Where a father abandons his children, provides no support and maintenance, does not visit the children, and does not in any other reasonable way, given his position in life and the opportunities for the exercise of his parental rights, exercise the authority or undertake the responsibilities of a parent, . . . we would not be concerned with the father's protectable interest because he would have waived such interest by abandonment.

Similarly, W.Va. Code, 48-22-102 [2001] defines abandonment to mean:

 “Abandonment” means any conduct . . . that demonstrates a settled purpose to forego all duties and relinquish all parental claims to the child.

        In this case we are guided by W.Va. Code, 48-22-102, and by W.Va. Code, 48- 22-306 [2001] which essentially codifies In re Harris and Schoffstall, and provides clear standards where courts may presume abandonment. W.Va. Code, 48-22-306 sets forth conduct on the part of the parent that, if found, requires a circuit court to presume that a parent has foregone all parental duties and abandoned a child over the age of six months. The statute states, in pertinent part:

 

 (a) Abandonment of a child over the age of six months shall be presumed when the birth parent

 (1) Fails to financially support the child within the means of the birth parent; and

 (2) Fails to visit or otherwise communicate with the child when he or she knows where the child resides, is physically and financially able to do so and is not prevented from doing so by the person or authorized agency having the care or custody of the child: Provided, That such failure to act continues uninterrupted for a period of six months immediately preceding the filing of the adoption petition.

 

* * *

 

 (d) Notwithstanding any provision in this section to the contrary, any birth parent shall have the opportunity to demonstrate to the court the existence of compelling circumstances preventing said parent from supporting, visiting or otherwise communicating with the child[.]
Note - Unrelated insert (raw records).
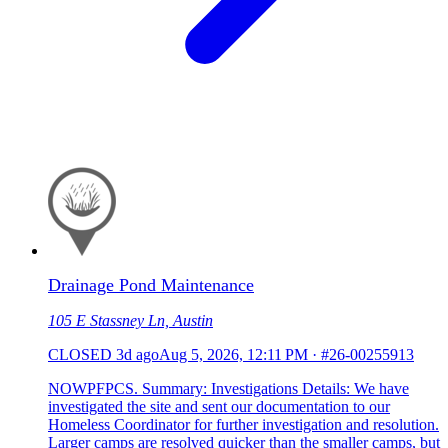
Drainage Pond Maintenance
105 E Stassney Ln, Austin
CLOSED
3d ago
Aug 5, 2026, 12:11 PM
·
#26-00255913
NOWPFPCS. Summary: Investigations Details: We have
investigated the site and sent our documentation to our
Homeless Coordinator for further investigation and resolution.
Larger camps are resolved quicker than the smaller camps, but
        Examining the evidence of record, we conclude that the evidence does not support a presumption that the appellant abandoned his children as set forth in W.Va. Code, 48-22-306. The evidence of record indicates that, in the six months preceding the filing of the adoption petition on June 19, 2002, the appellant met his legal obligation to attempt to financially support his children within his means by having his child support obligation withheld from his paychecks.   (See footnote 2)  That the support money was forwarded to the children's legal custodian, their mother, and never spent to assist the de facto custodians of the children, the appellees, is a painful fact that the circuit court should not have counted against the appellant.

        Further, the record indicates that in the six months preceding the filing of the adoption petition the appellant did attempt to visit or communicate with the children when he was able to do so, but was prevented from doing so by the appellees. As one of the appellees, Patricia B., testified on cross-examination:

Q.    So you just took it upon yourself to defy the parenting plan that your daughter and [the appellant] had come up with during the divorce? . . .
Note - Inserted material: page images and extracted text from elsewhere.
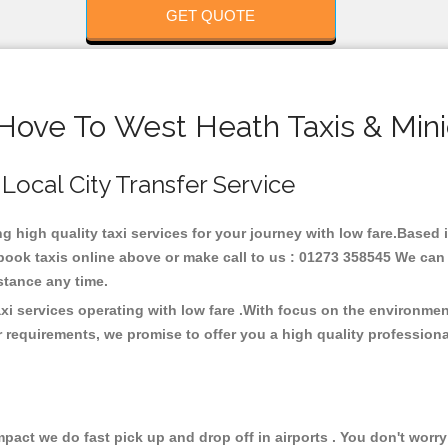
GET QUOTE
 Hove To West Heath Taxis & Mini
 Local City Transfer Service
ng high quality taxi services for your journey with low fare.Based
ook taxis online above or make call to us : 01273 358545 We can p
distance any time.
xi services operating with low fare .With focus on the environm
 requirements, we promise to offer you a high quality profession
ct we do fast pick up and drop off in airports . You don't worry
A.    Yeah. I took it upon myself to take those babies home and take care of them.

Q.    And you refused to let [the appellant] exercise his visitation on Christmas, even though that's what the parenting plan called for, is that correct?

A.    That's correct. . . .

Q.    So you interfered with [the appellant's] custodial privileges, is that correct?

A.    Yeah. . . .

Q.    So do you feel that, for whatever your reason that you believe you have, that you have prevented [the appellant] from having any contact with his children for a substantial period of time?

A.    Yeah.

Q.    How long would you say you've prevented that contact?

A.    Around two years or maybe a little less.

Q.    Do you think from December of 2001, through now you've prevented any contact between [the appellant] and his children?

A.    Yeah.

        The record in the instant case supports the conclusion that the appellant followed the proper, established legal route to obtain custody and visitation with his children: by motions before the Family Court of Ritchie County to enforce his visitation privileges, and later to obtain custody. The appellees thwarted the appellant's efforts by filing opposing litigation, first in the Family Court of Tyler County, and later in the Circuit Court of Tyler County. At the same time, the appellees admittedly denied the appellant contact with his children, and later asserted that lack of contact as a ground for terminating the appellant's parental rights.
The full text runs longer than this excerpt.